### Work required
Reproduce the entries word for word, and omit any picture you find in them.

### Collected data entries
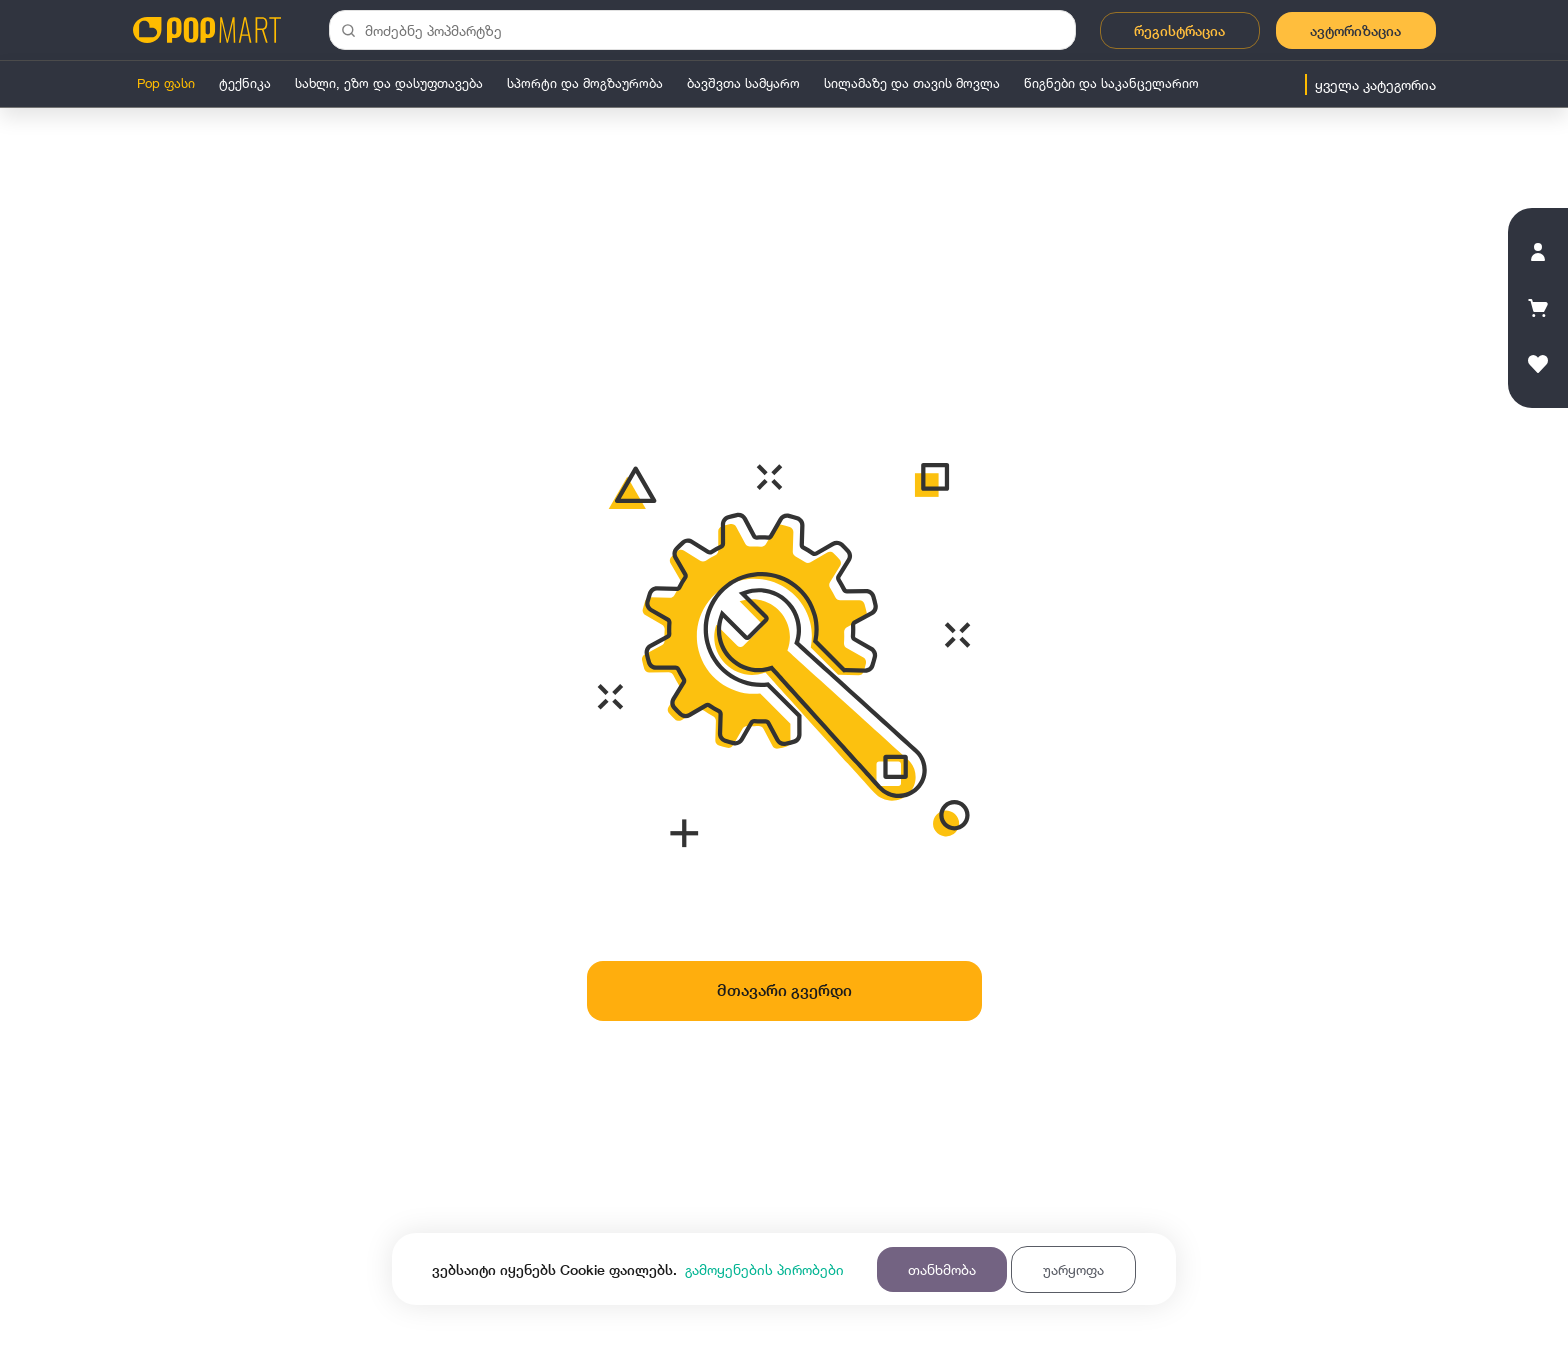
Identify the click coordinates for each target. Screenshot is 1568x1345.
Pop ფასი (166, 83)
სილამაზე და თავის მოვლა (912, 83)
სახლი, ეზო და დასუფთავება (389, 83)
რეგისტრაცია (1179, 30)
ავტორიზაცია (1355, 30)
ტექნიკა (245, 83)
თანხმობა (942, 1269)
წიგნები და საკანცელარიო (1111, 83)
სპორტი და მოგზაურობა (585, 83)
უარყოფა (1073, 1269)
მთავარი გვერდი (784, 990)
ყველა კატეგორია (1375, 84)
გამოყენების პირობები (764, 1269)
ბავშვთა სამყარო (743, 83)
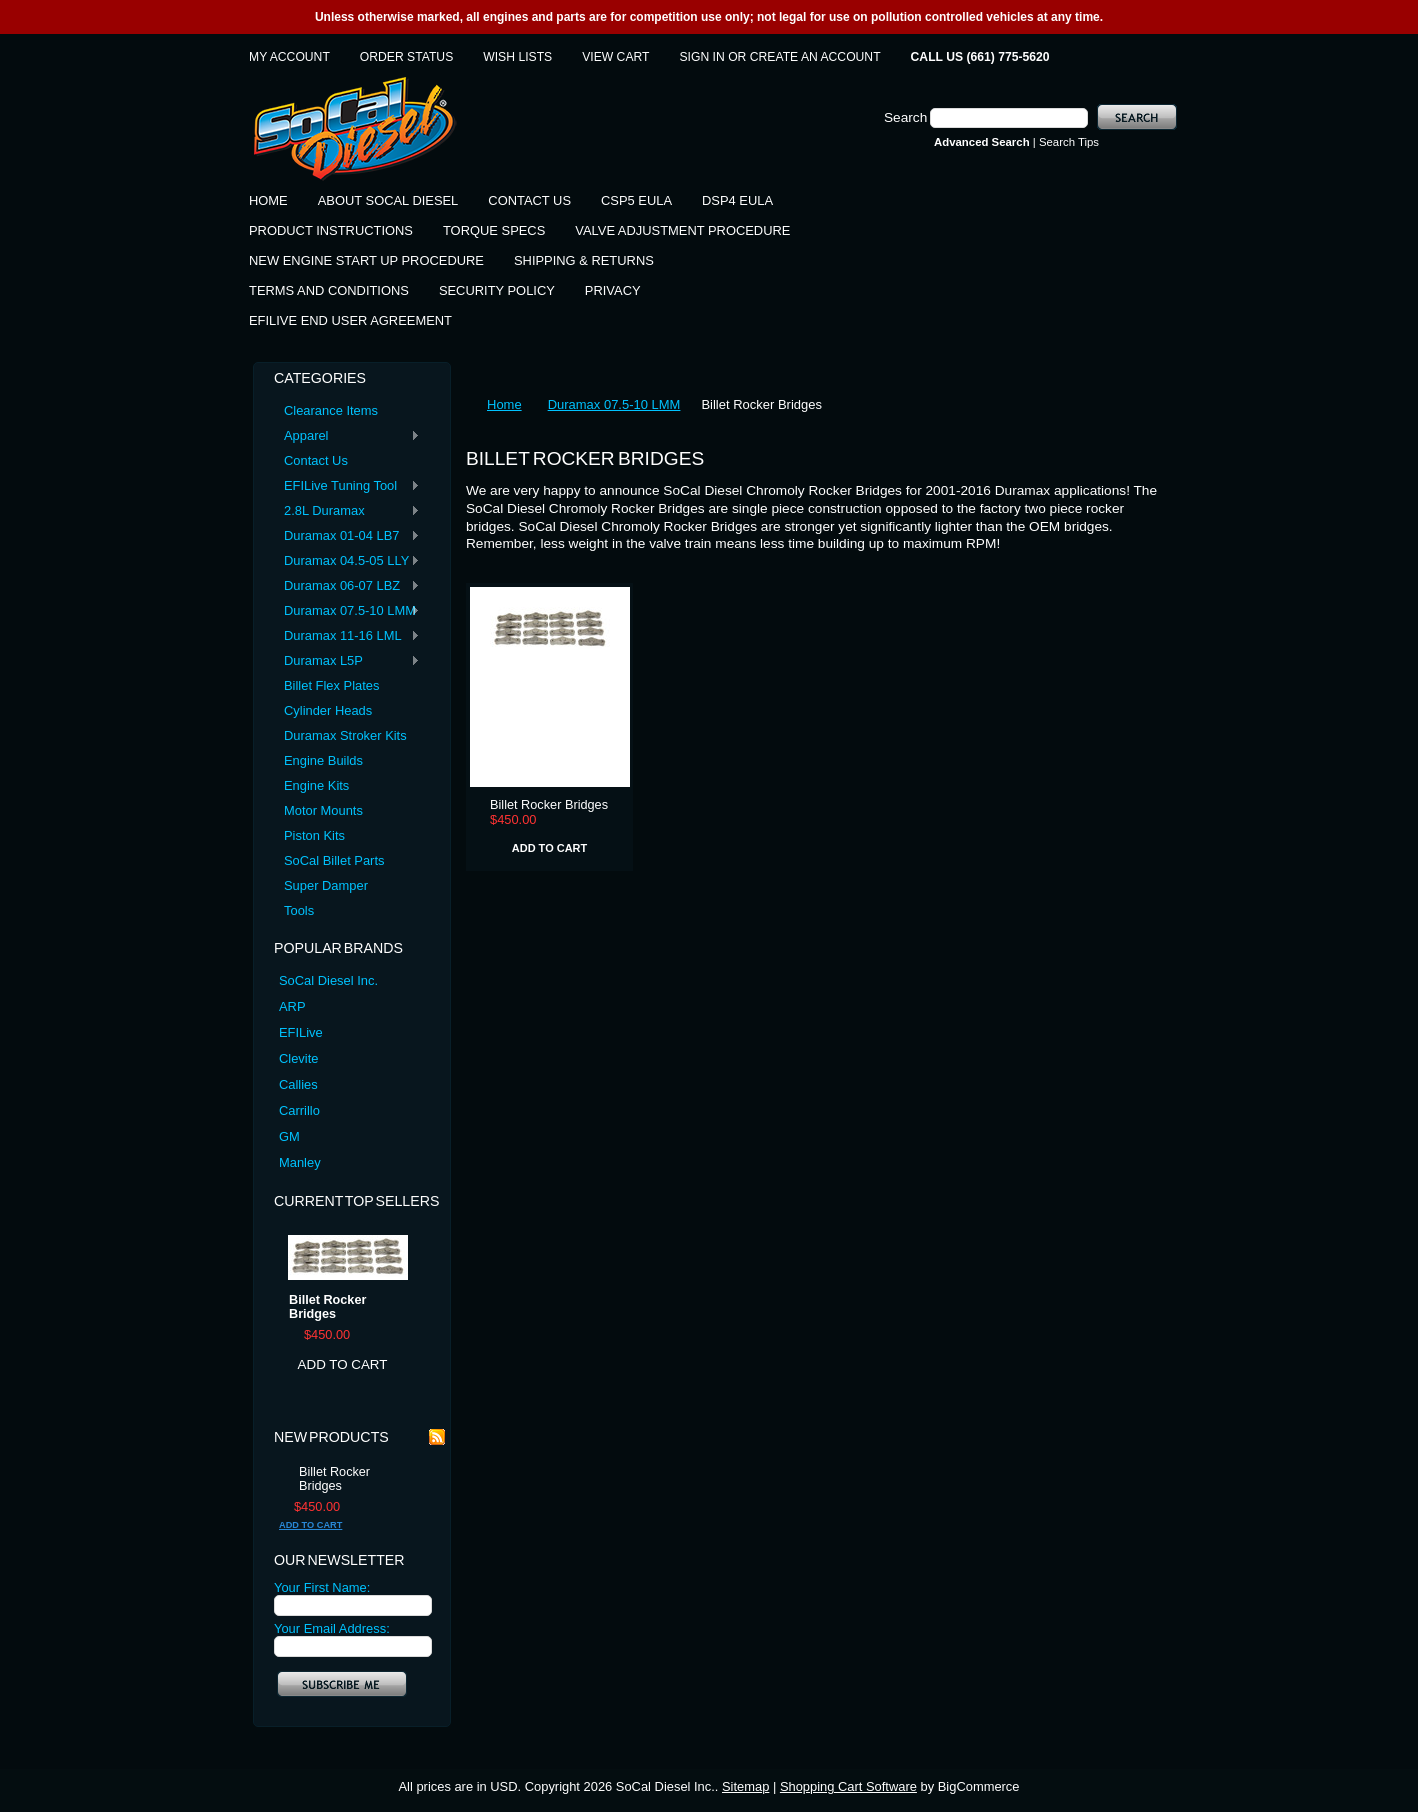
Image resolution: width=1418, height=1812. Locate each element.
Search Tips (1069, 142)
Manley (300, 1162)
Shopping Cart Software (848, 1786)
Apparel (347, 436)
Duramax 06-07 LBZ (347, 586)
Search (905, 117)
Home (504, 404)
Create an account (815, 57)
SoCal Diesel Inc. (328, 980)
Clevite (298, 1058)
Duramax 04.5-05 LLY (347, 561)
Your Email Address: (332, 1628)
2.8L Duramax (347, 511)
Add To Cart (343, 1364)
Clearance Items (331, 410)
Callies (298, 1084)
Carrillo (299, 1110)
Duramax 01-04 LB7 (347, 536)
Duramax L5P (347, 661)
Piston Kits (314, 835)
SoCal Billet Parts (334, 860)
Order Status (406, 57)
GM (289, 1136)
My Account (289, 57)
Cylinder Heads (328, 710)
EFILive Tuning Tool (347, 486)
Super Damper (326, 885)
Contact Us (316, 460)
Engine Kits (316, 785)
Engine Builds (323, 760)
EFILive (301, 1032)
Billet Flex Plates (331, 685)
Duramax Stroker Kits (345, 735)
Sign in (702, 57)
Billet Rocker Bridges (327, 1307)
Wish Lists (517, 57)
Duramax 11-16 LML (347, 636)
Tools (299, 910)
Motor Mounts (323, 810)
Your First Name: (322, 1587)
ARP (292, 1006)
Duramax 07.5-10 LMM (347, 611)
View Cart (615, 57)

### Answer to the exercise
Identify the click coordinates for each target. Screenshot is 1568x1345.
Pop ფასი (166, 83)
სილამაზე და თავის მოვლა (912, 83)
სახლი, ეზო და დასუფთავება (389, 83)
რეგისტრაცია (1179, 30)
ავტორიზაცია (1355, 30)
ტექნიკა (245, 83)
თანხმობა (942, 1269)
წიგნები და საკანცელარიო (1111, 83)
სპორტი და მოგზაურობა (585, 83)
უარყოფა (1073, 1269)
მთავარი გვერდი (784, 990)
ყველა კატეგორია (1375, 84)
გამოყენების პირობები (764, 1269)
ბავშვთა სამყარო (743, 83)
Image resolution: width=1418, height=1812. Locate each element.
Search Tips (1069, 142)
Manley (300, 1162)
Shopping Cart Software (848, 1786)
Apparel (347, 436)
Duramax 06-07 LBZ (347, 586)
Search (905, 117)
Home (504, 404)
Create an account (815, 57)
SoCal Diesel Inc. (328, 980)
Clevite (298, 1058)
Duramax 04.5-05 LLY (347, 561)
Your Email Address: (332, 1628)
2.8L Duramax (347, 511)
Add To Cart (343, 1364)
Clearance Items (331, 410)
Callies (298, 1084)
Carrillo (299, 1110)
Duramax 01-04 LB7 (347, 536)
Duramax L5P (347, 661)
Piston Kits (314, 835)
SoCal Billet Parts (334, 860)
Order Status (406, 57)
GM (289, 1136)
My Account (289, 57)
Cylinder Heads (328, 710)
EFILive Tuning Tool (347, 486)
Super Damper (326, 885)
Contact Us (316, 460)
Engine Kits (316, 785)
Engine Builds (323, 760)
EFILive (301, 1032)
Billet Flex Plates (331, 685)
Duramax Stroker Kits (345, 735)
Sign in (702, 57)
Billet Rocker Bridges (327, 1307)
Wish Lists (517, 57)
Duramax 11-16 LML (347, 636)
Tools (299, 910)
Motor Mounts (323, 810)
Your First Name: (322, 1587)
ARP (292, 1006)
Duramax 07.5-10 LMM (347, 611)
View Cart (615, 57)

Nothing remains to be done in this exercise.